From 55ca7da493aa2da089159baa313e2f00eaa55fd0 Mon Sep 17 00:00:00 2001
From: hrbrmstr <bob@rud.is>
Date: Wed, 19 Jun 2019 09:10:28 -0400
Subject: [PATCH 2/3] fixed example in `download_file()`

---
 R/download-file.R    | 2 +-
 man/download_file.Rd | 2 +-
 2 files changed, 2 insertions(+), 2 deletions(-)

diff --git a/R/download-file.R b/R/download-file.R
index 7e5bb4a1..b8c22bed 100644
--- a/R/download-file.R
+++ b/R/download-file.R
@@ -52,7 +52,7 @@ safe_GET <- possibly(GET, NULL, quiet = TRUE)
 #' download_file("https://google.com", tmp1) # doesn't re-download since it's cached
 #' download_file("https://google.com", tmp1, overwrite = TRUE) # re-downloads (overwrites file)
 #' download_file("https://google.com", tmp2) # re-downloads (new file)
-#' download_file("badurl", tmp3)) # handles major errors gracefully
+#' download_file("badurl", tmp3) # handles major errors gracefully
 #'
 #' # multi-file example with no-caching
 #' download_file(
diff --git a/man/download_file.Rd b/man/download_file.Rd
index eaf1da06..72538544 100644
--- a/man/download_file.Rd
+++ b/man/download_file.Rd
@@ -48,7 +48,7 @@ download_file("https://google.com", tmp1) # downloads fine
 download_file("https://google.com", tmp1) # doesn't re-download since it's cached
 download_file("https://google.com", tmp1, overwrite = TRUE) # re-downloads (overwrites file)
 download_file("https://google.com", tmp2) # re-downloads (new file)
-download_file("badurl", tmp3)) # handles major errors gracefully
+download_file("badurl", tmp3) # handles major errors gracefully
 
 # multi-file example with no-caching
 download_file(

From d27810850abfea8482f92044fffbd81a8363d019 Mon Sep 17 00:00:00 2001
From: hrbrmstr <bob@rud.is>
Date: Wed, 19 Jun 2019 09:12:23 -0400
Subject: [PATCH 3/3] tweaked docs a bit in `download_file()`

---
 R/download-file.R    | 4 ++--
 man/download_file.Rd | 4 ++--
 2 files changed, 4 insertions(+), 4 deletions(-)

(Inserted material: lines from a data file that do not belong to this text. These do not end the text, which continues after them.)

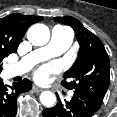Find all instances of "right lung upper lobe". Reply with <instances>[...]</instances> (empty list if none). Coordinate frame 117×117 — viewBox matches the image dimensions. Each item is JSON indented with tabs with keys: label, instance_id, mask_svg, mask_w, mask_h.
Masks as SVG:
<instances>
[{
	"label": "right lung upper lobe",
	"instance_id": "obj_1",
	"mask_svg": "<svg viewBox=\"0 0 117 117\" xmlns=\"http://www.w3.org/2000/svg\"><path fill=\"white\" fill-rule=\"evenodd\" d=\"M42 16H25L14 13L0 19V49L16 52L26 30L32 24L40 22Z\"/></svg>",
	"mask_w": 117,
	"mask_h": 117
}]
</instances>
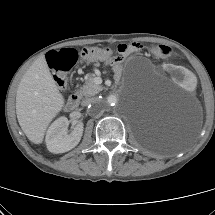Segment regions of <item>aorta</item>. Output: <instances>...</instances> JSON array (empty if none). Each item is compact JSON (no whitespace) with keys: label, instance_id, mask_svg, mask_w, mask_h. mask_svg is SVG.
<instances>
[{"label":"aorta","instance_id":"1","mask_svg":"<svg viewBox=\"0 0 215 215\" xmlns=\"http://www.w3.org/2000/svg\"><path fill=\"white\" fill-rule=\"evenodd\" d=\"M116 102H117V98L115 97V96H110V97H108V99H107V104L108 105H115L116 104Z\"/></svg>","mask_w":215,"mask_h":215}]
</instances>
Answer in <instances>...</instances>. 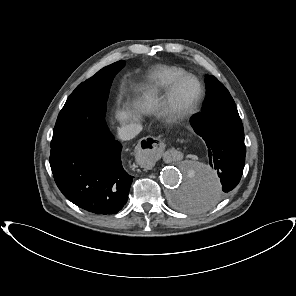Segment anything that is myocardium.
Listing matches in <instances>:
<instances>
[{"mask_svg":"<svg viewBox=\"0 0 296 296\" xmlns=\"http://www.w3.org/2000/svg\"><path fill=\"white\" fill-rule=\"evenodd\" d=\"M191 79L197 84L196 96L187 103H179L176 98L178 87L186 80ZM203 85L201 81L194 75L184 74L176 79L168 88L165 96V110L171 118H181L191 113L199 104L203 97Z\"/></svg>","mask_w":296,"mask_h":296,"instance_id":"f54148a6","label":"myocardium"}]
</instances>
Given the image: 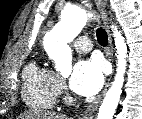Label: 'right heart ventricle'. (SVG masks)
<instances>
[{
	"label": "right heart ventricle",
	"mask_w": 142,
	"mask_h": 119,
	"mask_svg": "<svg viewBox=\"0 0 142 119\" xmlns=\"http://www.w3.org/2000/svg\"><path fill=\"white\" fill-rule=\"evenodd\" d=\"M57 75L44 66L29 64L23 73L22 96L31 107L52 108L58 97Z\"/></svg>",
	"instance_id": "obj_1"
}]
</instances>
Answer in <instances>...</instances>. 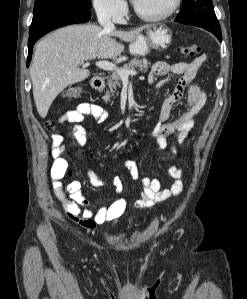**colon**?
Wrapping results in <instances>:
<instances>
[{"label": "colon", "mask_w": 247, "mask_h": 299, "mask_svg": "<svg viewBox=\"0 0 247 299\" xmlns=\"http://www.w3.org/2000/svg\"><path fill=\"white\" fill-rule=\"evenodd\" d=\"M200 51L199 46L197 45H189V46H185L182 47L180 49V54L186 57H190L193 56L195 54H197ZM82 93V89L80 86L77 85H73L70 86L65 92H64V96L70 99H75L81 96ZM55 128V124L53 121H47L45 123V129L49 132L53 131Z\"/></svg>", "instance_id": "colon-1"}]
</instances>
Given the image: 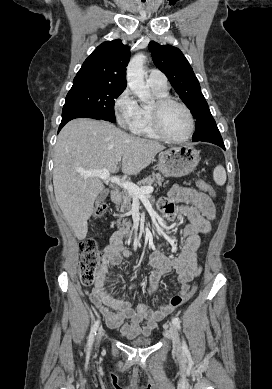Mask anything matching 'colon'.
I'll return each mask as SVG.
<instances>
[{"label":"colon","mask_w":272,"mask_h":389,"mask_svg":"<svg viewBox=\"0 0 272 389\" xmlns=\"http://www.w3.org/2000/svg\"><path fill=\"white\" fill-rule=\"evenodd\" d=\"M199 189L208 194L212 195L213 190L210 184L203 180L199 179L198 182ZM107 211V205L104 202H100L96 205L94 215L96 217H102ZM81 258L79 261V276L80 281L84 286H91L95 282L98 269L102 265L103 256L101 249L96 241L93 239H86L81 243ZM194 290L187 291L184 293L174 295L170 301L169 305L173 309L180 306L186 302L192 295Z\"/></svg>","instance_id":"obj_1"}]
</instances>
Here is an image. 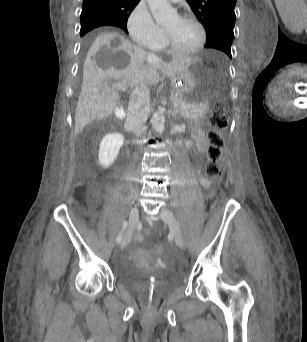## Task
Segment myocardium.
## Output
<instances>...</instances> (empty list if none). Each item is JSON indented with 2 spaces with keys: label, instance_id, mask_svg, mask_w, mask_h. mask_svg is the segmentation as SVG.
<instances>
[{
  "label": "myocardium",
  "instance_id": "1",
  "mask_svg": "<svg viewBox=\"0 0 307 342\" xmlns=\"http://www.w3.org/2000/svg\"><path fill=\"white\" fill-rule=\"evenodd\" d=\"M179 20L182 22H192L199 27L200 32H201V39L199 43L195 47L188 49V50H177V49L172 48L169 45L167 37L164 35L162 50L168 54L176 55V56H190V55L199 53L207 45V41H208V32H207L205 23L201 19L193 15L180 16Z\"/></svg>",
  "mask_w": 307,
  "mask_h": 342
}]
</instances>
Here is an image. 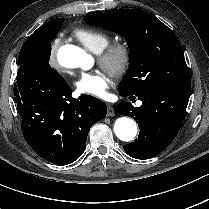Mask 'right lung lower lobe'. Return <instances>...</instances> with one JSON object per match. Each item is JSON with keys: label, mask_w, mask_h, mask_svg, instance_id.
<instances>
[{"label": "right lung lower lobe", "mask_w": 209, "mask_h": 209, "mask_svg": "<svg viewBox=\"0 0 209 209\" xmlns=\"http://www.w3.org/2000/svg\"><path fill=\"white\" fill-rule=\"evenodd\" d=\"M14 95L24 139L56 165H68L83 154L91 126L107 113L106 105L93 96L72 98L58 73L24 69L17 73Z\"/></svg>", "instance_id": "right-lung-lower-lobe-1"}]
</instances>
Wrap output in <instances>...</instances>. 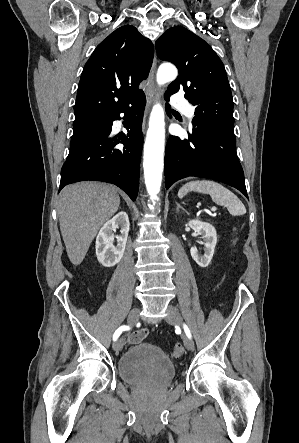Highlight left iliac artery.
Masks as SVG:
<instances>
[{"label": "left iliac artery", "instance_id": "obj_1", "mask_svg": "<svg viewBox=\"0 0 299 443\" xmlns=\"http://www.w3.org/2000/svg\"><path fill=\"white\" fill-rule=\"evenodd\" d=\"M184 331H185L186 335L191 338V332H190L188 326L185 324H184Z\"/></svg>", "mask_w": 299, "mask_h": 443}]
</instances>
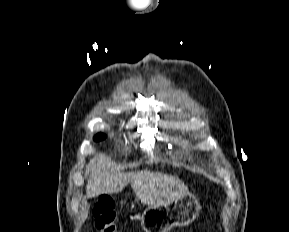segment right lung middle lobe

diff --git a/R/download-file.R b/R/download-file.R
index b8c22bed..75c12b5b 100644
--- a/R/download-file.R
+++ b/R/download-file.R
@@ -33,9 +33,9 @@ safe_GET <- possibly(GET, NULL, quiet = TRUE)
 #' @note While this function supports specifying multiple URLs and download paths it
 #'       does not perform concurrent downloads.
 #' @param url the url(s) of the file to retrieve. If multiple URLs are provided then the same
-#'        number of [path]s must also be provided.
+#'        number of `path`s must also be provided.
 #' @param path Path(s) to save content to. If more than one `path` is specified then the same
-#'        number of [url]s must also be provided. THis parameter will be [path.expand()]ed.
+#'        number of `url`s must also be provided. THis parameter will be [path.expand()]ed.
 #' @param overwrite	Will only overwrite existing path if `TRUE`.
 #' @param ... passed on to [GET()]
 #' @return a data frame containing the `url`(s), `path`(s), cache status, and HTTP status code(s).
diff --git a/man/download_file.Rd b/man/download_file.Rd
index 72538544..ec9c145a 100644
--- a/man/download_file.Rd
+++ b/man/download_file.Rd
@@ -8,10 +8,10 @@ download_file(url, path, overwrite = FALSE, ...)
 }
 \arguments{
 \item{url}{the url(s) of the file to retrieve. If multiple URLs are provided then the same
-number of \link{path}s must also be provided.}
+number of \code{path}s must also be provided.}
 
 \item{path}{Path(s) to save content to. If more than one \code{path} is specified then the same
-number of \link{url}s must also be provided. THis parameter will be \code{\link[=path.expand]{path.expand()}}ed.}
+number of \code{url}s must also be provided. THis parameter will be \code{\link[=path.expand]{path.expand()}}ed.}
 
 \item{overwrite}{Will only overwrite existing path if \code{TRUE}.}